Summer Reading

I have not read something new on the New Deal in some time, so I turned with some anticipation to Ira Katznelson’s Fear Itself: The New Deal and the Origins of Our Times as one (of many) books I am reading this summer. It is a wonderfully interesting analysis that devotes a good deal of coverage to the New Deal’s accommodations with Southern Democrats. A sample quote:

“In embracing features of planning that had been identified mainly with the radical program of the Bolsheviks, in supporting features of corporatism that principally had been associated with Fascist Italy, and in backing the delegation of great power to administrative agencies that regulated the private economy in a manner that had a family resemblance to the active economic project of Nazi Germany, the South helped to show that each of these policies could be turned in a democratic, not totalitarian, direction.”

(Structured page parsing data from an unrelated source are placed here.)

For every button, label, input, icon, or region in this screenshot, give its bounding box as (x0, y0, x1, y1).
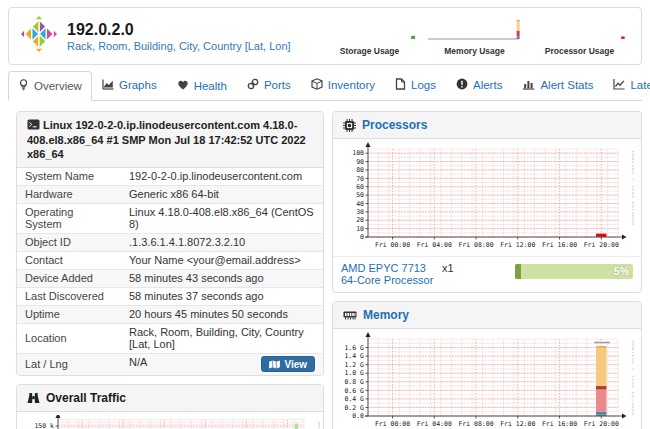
row-label: Uptime (17, 305, 121, 323)
tab-overview[interactable]: Overview (8, 71, 92, 101)
system-heading-text: Linux 192-0-2-0.ip.linodeusercontent.com… (27, 119, 306, 160)
memory-chip-icon (343, 309, 357, 321)
tab-alerts-label: Alerts (473, 79, 502, 91)
row-label: Hardware (17, 185, 121, 203)
row-value: N/AView (121, 353, 323, 375)
table-row: Operating SystemLinux 4.18.0-408.el8.x86… (17, 203, 323, 233)
bar-chart-icon (522, 78, 535, 92)
table-row: LocationRack, Room, Building, City, Coun… (17, 323, 323, 353)
tab-alerts[interactable]: Alerts (446, 71, 512, 100)
storage-usage-sparkline[interactable]: Storage Usage (320, 17, 419, 56)
map-icon (269, 360, 280, 369)
right-column: Processors 0102030405060708090100Fri 00:… (332, 111, 642, 429)
tab-ports-label: Ports (264, 79, 291, 91)
traffic-rrd-graph: 050 k100 k150 kRRDTOOL / TOBI OETIKER (20, 415, 320, 429)
row-label: Device Added (17, 269, 121, 287)
processor-usage-graph (531, 17, 628, 43)
memory-card: Memory 0.00.2 G0.4 G0.6 G0.8 G1.0 G1.2 G… (332, 301, 642, 429)
svg-text:0.6 G: 0.6 G (344, 387, 364, 395)
memory-chart[interactable]: 0.00.2 G0.4 G0.6 G0.8 G1.0 G1.2 G1.4 G1.… (333, 329, 641, 429)
overall-traffic-title: Overall Traffic (46, 391, 126, 405)
device-tabbar: Overview Graphs Health Ports Inventory L… (8, 71, 642, 101)
svg-text:Fri 08:00: Fri 08:00 (458, 241, 493, 249)
svg-text:Fri 20:00: Fri 20:00 (584, 241, 619, 249)
row-value: Your Name <your@email.address> (121, 251, 323, 269)
memory-usage-graph (426, 17, 523, 43)
table-row: Last Discovered58 minutes 37 seconds ago (17, 287, 323, 305)
svg-text:RRDTOOL / TOBI OETIKER: RRDTOOL / TOBI OETIKER (631, 341, 634, 416)
row-label: Object ID (17, 233, 121, 251)
cpu-usage-percent: 5% (614, 265, 629, 277)
tab-alert-stats-label: Alert Stats (540, 79, 593, 91)
tab-health[interactable]: Health (167, 72, 237, 100)
cpu-name-link[interactable]: AMD EPYC 7713 (341, 262, 426, 274)
box-icon (311, 78, 323, 92)
main-content: Linux 192-0-2-0.ip.linodeusercontent.com… (0, 101, 650, 429)
processors-heading: Processors (333, 112, 641, 139)
system-card-heading: Linux 192-0-2-0.ip.linodeusercontent.com… (17, 112, 323, 168)
svg-text:Fri 04:00: Fri 04:00 (417, 420, 452, 428)
memory-title: Memory (363, 308, 409, 322)
svg-text:40: 40 (356, 200, 364, 208)
svg-text:100: 100 (352, 149, 364, 157)
tab-health-label: Health (194, 80, 227, 92)
tab-latency-label: Latency (630, 79, 650, 91)
tab-graphs[interactable]: Graphs (92, 71, 167, 100)
cpu-row: AMD EPYC 7713x1 64-Core Processor 5% (333, 256, 641, 292)
device-title: 192.0.2.0 (67, 20, 291, 39)
processors-title: Processors (362, 118, 427, 132)
svg-text:Fri 00:00: Fri 00:00 (375, 420, 410, 428)
cpu-usage-bar: 5% (515, 264, 633, 279)
row-label: Lat / Lng (17, 353, 121, 375)
row-value: 58 minutes 43 seconds ago (121, 269, 323, 287)
terminal-icon (27, 119, 40, 130)
overall-traffic-card: Overall Traffic 050 k100 k150 kRRDTOOL /… (16, 384, 324, 429)
row-label: Operating System (17, 203, 121, 233)
svg-text:0.0: 0.0 (352, 412, 364, 420)
svg-text:50: 50 (356, 191, 364, 199)
svg-text:10: 10 (356, 225, 364, 233)
line-chart-icon (613, 78, 625, 92)
memory-usage-sparkline[interactable]: Memory Usage (425, 17, 524, 56)
row-value: .1.3.6.1.4.1.8072.3.2.10 (121, 233, 323, 251)
processor-usage-sparkline[interactable]: Processor Usage (530, 17, 629, 56)
centos-logo (21, 16, 57, 56)
tab-graphs-label: Graphs (119, 79, 157, 91)
cpu-info: AMD EPYC 7713x1 64-Core Processor (341, 262, 454, 286)
device-location-link[interactable]: Rack, Room, Building, City, Country [Lat… (67, 40, 291, 52)
svg-text:70: 70 (356, 175, 364, 183)
device-overview-page: 192.0.2.0 Rack, Room, Building, City, Co… (0, 0, 650, 429)
row-label: System Name (17, 168, 121, 186)
overall-traffic-chart[interactable]: 050 k100 k150 kRRDTOOL / TOBI OETIKER (17, 412, 323, 429)
processors-card: Processors 0102030405060708090100Fri 00:… (332, 111, 642, 293)
svg-text:150 k: 150 k (34, 422, 54, 429)
svg-text:30: 30 (356, 208, 364, 216)
processors-chart[interactable]: 0102030405060708090100Fri 00:00Fri 04:00… (333, 139, 641, 256)
svg-text:Fri 16:00: Fri 16:00 (542, 241, 577, 249)
svg-text:Fri 12:00: Fri 12:00 (500, 420, 535, 428)
table-row: Uptime20 hours 45 minutes 50 seconds (17, 305, 323, 323)
cpu-desc-link[interactable]: 64-Core Processor (341, 274, 433, 286)
memory-usage-label: Memory Usage (425, 47, 524, 56)
tab-ports[interactable]: Ports (237, 71, 301, 100)
view-map-button[interactable]: View (261, 356, 315, 372)
binoculars-icon (27, 392, 40, 404)
svg-text:0.4 G: 0.4 G (344, 395, 364, 403)
storage-usage-graph (321, 17, 418, 43)
cpu-icon (343, 119, 356, 132)
svg-text:20: 20 (356, 216, 364, 224)
svg-text:Fri 20:00: Fri 20:00 (584, 420, 619, 428)
tab-latency[interactable]: Latency (603, 71, 650, 100)
heart-icon (177, 79, 189, 92)
tab-alert-stats[interactable]: Alert Stats (512, 71, 603, 100)
svg-text:80: 80 (356, 166, 364, 174)
tab-inventory-label: Inventory (328, 79, 375, 91)
memory-heading: Memory (333, 302, 641, 329)
tab-inventory[interactable]: Inventory (301, 71, 385, 100)
svg-text:Fri 00:00: Fri 00:00 (375, 241, 410, 249)
processors-rrd-graph: 0102030405060708090100Fri 00:00Fri 04:00… (336, 142, 634, 250)
svg-text:1.0 G: 1.0 G (344, 369, 364, 377)
tab-logs[interactable]: Logs (385, 71, 446, 100)
svg-text:RRDTOOL / TOBI OETIKER: RRDTOOL / TOBI OETIKER (317, 422, 320, 429)
table-row: System Name192-0-2-0.ip.linodeuserconten… (17, 168, 323, 186)
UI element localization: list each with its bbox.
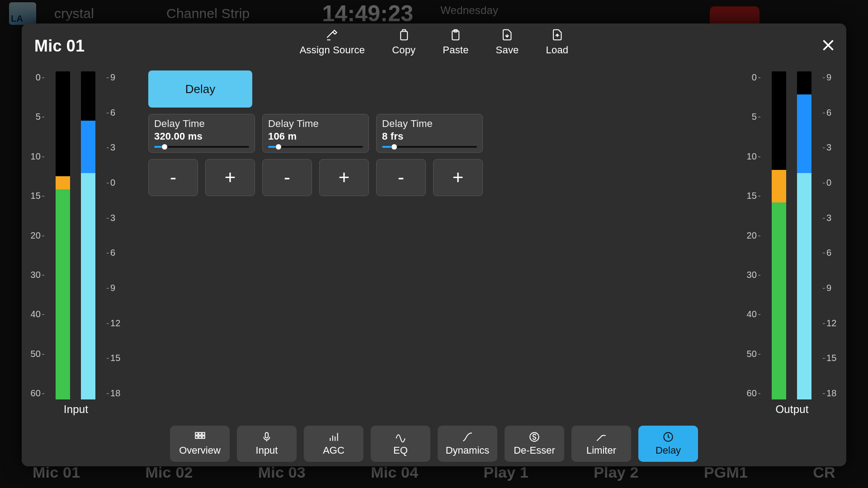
tab-deesser[interactable]: De-Esser	[505, 426, 564, 462]
slider-track[interactable]	[154, 145, 249, 149]
tab-label: Input	[256, 445, 278, 456]
output-gr-bar	[797, 71, 811, 399]
wave-icon	[395, 431, 406, 443]
input-gr-bar	[81, 71, 95, 399]
svg-rect-6	[195, 436, 198, 438]
clock: 14:49:23	[322, 0, 413, 27]
load-icon	[550, 28, 564, 42]
output-gr-scale: 9630369121518	[822, 71, 838, 399]
save-button[interactable]: Save	[496, 28, 519, 56]
svg-rect-3	[195, 432, 198, 435]
slider-track[interactable]	[382, 145, 477, 149]
delay-m-increment[interactable]: +	[319, 159, 369, 196]
tab-input[interactable]: Input	[237, 426, 297, 462]
logo: LA	[9, 2, 36, 25]
s-icon	[528, 431, 540, 443]
copy-icon	[397, 28, 410, 42]
output-dbfs-scale: 0510152030405060	[746, 71, 761, 399]
tab-label: Dynamics	[446, 445, 490, 456]
param-label: Delay Time	[382, 118, 477, 130]
assign-icon	[326, 28, 339, 42]
tab-label: EQ	[393, 445, 408, 456]
tab-label: Limiter	[586, 445, 616, 456]
input-gr-scale: 9630369121518	[106, 71, 122, 399]
paste-button[interactable]: Paste	[443, 28, 468, 56]
tab-delay[interactable]: Delay	[638, 426, 698, 462]
delay-frs-increment[interactable]: +	[433, 159, 483, 196]
slider-track[interactable]	[268, 145, 363, 149]
param-value: 8 frs	[382, 131, 477, 142]
app-name: crystal	[54, 6, 94, 21]
channel-strip-panel: Mic 01 Assign Source Copy Paste Save Loa…	[22, 23, 846, 466]
input-level-bar	[56, 71, 70, 399]
screen-name: Channel Strip	[166, 6, 250, 21]
tab-label: Overview	[179, 445, 221, 456]
param-value: 106 m	[268, 131, 363, 142]
tab-overview[interactable]: Overview	[170, 426, 230, 462]
delay-time-m[interactable]: Delay Time 106 m	[262, 114, 369, 153]
copy-button[interactable]: Copy	[392, 28, 415, 56]
svg-rect-5	[202, 432, 204, 435]
svg-rect-0	[401, 32, 407, 40]
section-tabs: Overview Input AGC EQ Dynamics De-Esser …	[22, 421, 846, 466]
output-level-bar	[772, 71, 786, 399]
clock-icon	[662, 431, 674, 443]
svg-rect-9	[265, 432, 269, 438]
tab-label: Delay	[656, 445, 681, 456]
grid-icon	[194, 431, 206, 443]
tab-dynamics[interactable]: Dynamics	[438, 426, 497, 462]
tab-label: De-Esser	[514, 445, 555, 456]
param-label: Delay Time	[154, 118, 249, 130]
delay-time-ms[interactable]: Delay Time 320.00 ms	[148, 114, 255, 153]
load-button[interactable]: Load	[546, 28, 569, 56]
assign-source-button[interactable]: Assign Source	[300, 28, 365, 56]
param-value: 320.00 ms	[154, 131, 249, 142]
delay-m-decrement[interactable]: -	[262, 159, 312, 196]
tab-label: AGC	[323, 445, 344, 456]
input-meter-label: Input	[64, 403, 88, 416]
paste-icon	[449, 28, 462, 42]
svg-rect-4	[199, 432, 201, 435]
svg-rect-8	[202, 436, 204, 438]
tab-eq[interactable]: EQ	[371, 426, 430, 462]
paste-label: Paste	[443, 44, 468, 56]
load-label: Load	[546, 44, 569, 56]
delay-frs-decrement[interactable]: -	[376, 159, 426, 196]
mic-icon	[261, 431, 273, 443]
curve-icon	[462, 431, 473, 443]
param-label: Delay Time	[268, 118, 363, 130]
output-meters: 0510152030405060 9630369121518 Output	[747, 69, 837, 416]
close-icon	[820, 37, 836, 53]
tab-agc[interactable]: AGC	[304, 426, 363, 462]
knee-icon	[595, 431, 607, 443]
bars-icon	[328, 431, 340, 443]
save-label: Save	[496, 44, 519, 56]
weekday: Wednesday	[440, 4, 498, 17]
assign-label: Assign Source	[300, 44, 365, 56]
svg-rect-7	[199, 436, 201, 438]
tab-limiter[interactable]: Limiter	[571, 426, 631, 462]
save-icon	[500, 28, 514, 42]
close-button[interactable]	[820, 37, 836, 55]
delay-time-frs[interactable]: Delay Time 8 frs	[376, 114, 483, 153]
delay-ms-increment[interactable]: +	[205, 159, 255, 196]
panel-title: Mic 01	[34, 37, 85, 56]
copy-label: Copy	[392, 44, 415, 56]
delay-section-tab[interactable]: Delay	[148, 70, 252, 108]
input-meters: 0510152030405060 9630369121518 Input	[31, 69, 121, 416]
output-meter-label: Output	[775, 403, 808, 416]
input-dbfs-scale: 0510152030405060	[30, 71, 45, 399]
delay-ms-decrement[interactable]: -	[148, 159, 198, 196]
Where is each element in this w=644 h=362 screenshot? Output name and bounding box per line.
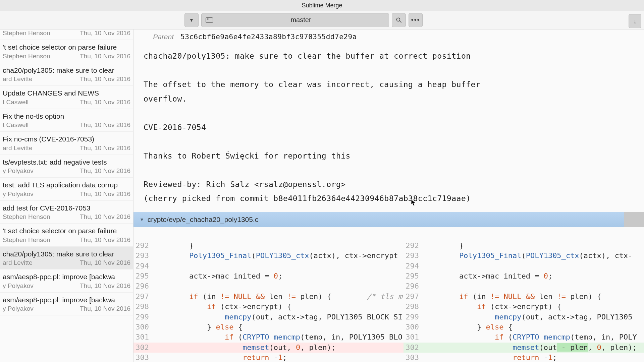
code-text: }	[424, 241, 644, 251]
search-button[interactable]	[392, 13, 406, 27]
commit-item[interactable]: add test for CVE-2016-7053Stephen Henson…	[0, 201, 133, 224]
diff-line: 295 actx->mac_inited = 0;	[133, 271, 404, 281]
main-split: Stephen HensonThu, 10 Nov 2016't set cho…	[0, 29, 644, 362]
commit-item[interactable]: 't set choice selector on parse failureS…	[0, 224, 133, 247]
commit-item[interactable]: cha20/poly1305: make sure to clearard Le…	[0, 63, 133, 86]
file-path: crypto/evp/e_chacha20_poly1305.c	[148, 216, 258, 224]
code-text: } else {	[424, 322, 644, 332]
commit-date: Thu, 10 Nov 2016	[77, 167, 130, 175]
diff-line: 302 memset(out, 0, plen);	[133, 343, 404, 353]
diff-line: 302 memset(out - plen, 0, plen);	[404, 343, 644, 353]
commit-author: y Polyakov	[3, 282, 34, 290]
commit-subject: asm/aesp8-ppc.pl: improve [backwa	[3, 295, 130, 305]
diff-line: 303 return -1;	[133, 353, 404, 362]
more-icon: •••	[411, 16, 420, 24]
terminal-icon	[206, 17, 213, 23]
diff-left-pane[interactable]: 292 }293 Poly1305_Final(POLY1305_ctx(act…	[133, 241, 404, 362]
code-text	[154, 281, 404, 291]
commit-subject: ts/evptests.txt: add negative tests	[3, 157, 130, 168]
line-number: 300	[133, 322, 154, 332]
branch-selector[interactable]	[201, 13, 389, 27]
commit-date: Thu, 10 Nov 2016	[77, 144, 130, 152]
diff-line: 297 if (in != NULL && len != plen) { /* …	[133, 292, 404, 302]
code-text: } else {	[154, 322, 404, 332]
commit-date: Thu, 10 Nov 2016	[77, 259, 130, 266]
parent-row: Parent 53c6cbf6e9a6e4fe2433a89bf3c970355…	[133, 31, 644, 43]
parent-hash[interactable]: 53c6cbf6e9a6e4fe2433a89bf3c970355dd7e29a	[180, 33, 357, 41]
line-number: 295	[133, 271, 154, 281]
commit-subject: asm/aesp8-ppc.pl: improve [backwa	[3, 272, 130, 282]
line-number: 299	[133, 312, 154, 322]
code-text: Poly1305_Final(POLY1305_ctx(actx), ctx-	[424, 251, 644, 261]
commit-author: ard Levitte	[3, 144, 33, 152]
commit-item[interactable]: test: add TLS application data corrupy P…	[0, 178, 133, 201]
commit-subject: cha20/poly1305: make sure to clear	[3, 65, 130, 76]
commit-subject: 't set choice selector on parse failure	[3, 42, 130, 53]
commit-item[interactable]: ts/evptests.txt: add negative testsy Pol…	[0, 155, 133, 178]
diff-line: 301 if (CRYPTO_memcmp(temp, in, POLY1305…	[133, 332, 404, 342]
code-text: memset(out - plen, 0, plen);	[424, 343, 644, 353]
commit-item[interactable]: asm/aesp8-ppc.pl: improve [backway Polya…	[0, 293, 133, 316]
pull-button[interactable]: ↓	[629, 14, 641, 28]
commit-date: Thu, 10 Nov 2016	[77, 75, 130, 83]
commit-author: Stephen Henson	[3, 236, 50, 244]
code-text	[154, 261, 404, 271]
diff-line: 293 Poly1305_Final(POLY1305_ctx(actx), c…	[404, 251, 644, 261]
code-text: if (in != NULL && len != plen) {	[424, 292, 644, 302]
line-number: 301	[133, 332, 154, 342]
commit-item[interactable]: asm/aesp8-ppc.pl: improve [backway Polya…	[0, 269, 133, 293]
commit-date: Thu, 10 Nov 2016	[77, 282, 130, 290]
commit-item[interactable]: Fix the no-tls optiont CaswellThu, 10 No…	[0, 109, 133, 132]
line-number: 292	[133, 241, 154, 251]
code-text: Poly1305_Final(POLY1305_ctx(actx), ctx->…	[154, 251, 404, 261]
commit-author: Stephen Henson	[3, 53, 50, 60]
file-hunk-header[interactable]: ▼ crypto/evp/e_chacha20_poly1305.c	[133, 212, 644, 227]
commit-date: Thu, 10 Nov 2016	[77, 53, 130, 60]
code-text: }	[154, 241, 404, 251]
commit-author: ard Levitte	[3, 75, 33, 83]
line-number: 296	[404, 281, 424, 291]
window-titlebar: Sublime Merge	[0, 0, 644, 11]
line-number: 292	[404, 241, 424, 251]
more-button[interactable]: •••	[409, 13, 423, 27]
commit-author: y Polyakov	[3, 305, 34, 312]
commit-date: Thu, 10 Nov 2016	[77, 121, 130, 129]
line-number: 294	[133, 261, 154, 271]
line-number: 296	[133, 281, 154, 291]
sidebar-toggle-button[interactable]: ▼	[184, 13, 199, 27]
commit-list[interactable]: Stephen HensonThu, 10 Nov 2016't set cho…	[0, 29, 133, 362]
line-number: 294	[404, 261, 424, 271]
commit-subject: add test for CVE-2016-7053	[3, 203, 130, 214]
line-number: 301	[404, 332, 424, 342]
app-title: Sublime Merge	[302, 2, 342, 9]
commit-message: chacha20/poly1305: make sure to clear th…	[133, 43, 644, 212]
diff-line: 300 } else {	[133, 322, 404, 332]
commit-item[interactable]: 't set choice selector on parse failureS…	[0, 40, 133, 63]
file-options-button[interactable]	[624, 212, 644, 227]
line-number: 297	[404, 292, 424, 302]
commit-date: Thu, 10 Nov 2016	[77, 236, 130, 244]
code-text: if (CRYPTO_memcmp(temp, in, POLY1305_BLO	[154, 332, 404, 342]
commit-subject: Fix no-cms (CVE-2016-7053)	[3, 134, 130, 144]
diff-line: 294	[404, 261, 644, 271]
parent-label: Parent	[140, 33, 180, 41]
commit-item[interactable]: Update CHANGES and NEWSt CaswellThu, 10 …	[0, 86, 133, 109]
commit-date: Thu, 10 Nov 2016	[77, 213, 130, 221]
code-text: actx->mac_inited = 0;	[424, 271, 644, 281]
diff-line: 299 memcpy(out, actx->tag, POLY1305_BLOC…	[133, 312, 404, 322]
diff-line: 295 actx->mac_inited = 0;	[404, 271, 644, 281]
diff-right-pane[interactable]: 292 }293 Poly1305_Final(POLY1305_ctx(act…	[404, 241, 644, 362]
commit-item[interactable]: Fix no-cms (CVE-2016-7053)ard LevitteThu…	[0, 132, 133, 155]
commit-item[interactable]: cha20/poly1305: make sure to clearard Le…	[0, 247, 133, 270]
code-text: if (ctx->encrypt) {	[154, 302, 404, 312]
line-number: 302	[133, 343, 154, 353]
commit-date: Thu, 10 Nov 2016	[77, 99, 130, 106]
line-number: 295	[404, 271, 424, 281]
line-number: 303	[133, 353, 154, 362]
code-text: if (ctx->encrypt) {	[424, 302, 644, 312]
commit-item[interactable]: Stephen HensonThu, 10 Nov 2016	[0, 29, 133, 40]
commit-subject: Update CHANGES and NEWS	[3, 88, 130, 99]
branch-input[interactable]	[217, 16, 385, 24]
line-number: 299	[404, 312, 424, 322]
code-text: return -1;	[424, 353, 644, 362]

Of course, Southern legislators who controlled the most important committee chairmanships, extracted a high price:

“As economic legislation advanced, they fortified Jim Crow by making certain that southern employers could continue to draw without hindrance on the still-enormous supply of inexpensive and vulnerable black labor. They did so by ensuring that key New Deal bills on subjects sensitive for the South, such as labor relations, would be adapted to meet the test of not disturbing the region’s racial structure. The main techniques by which this goal was accomplished were a decentralization of responsibility that placed administrative discretion in the hands of state and local officials whenever possible, a recognition in law of regional differentials in wage levels, and the exclusion of maids and farmworkers–fully two thirds of southern black employees–from key New Deal programs” (all quotes, pp. 162-63).

The book could be a bit more critical of the performance on the New Deal programs (for those who are interested, Amity Shaes’ The Forgotten Man provides a pretty compelling account). But the Katznelson volume provides the best analysis I have seen of the role of race in shaping the New Deal and the incredible uncertainty faced by policymakers and citizens during the period in question.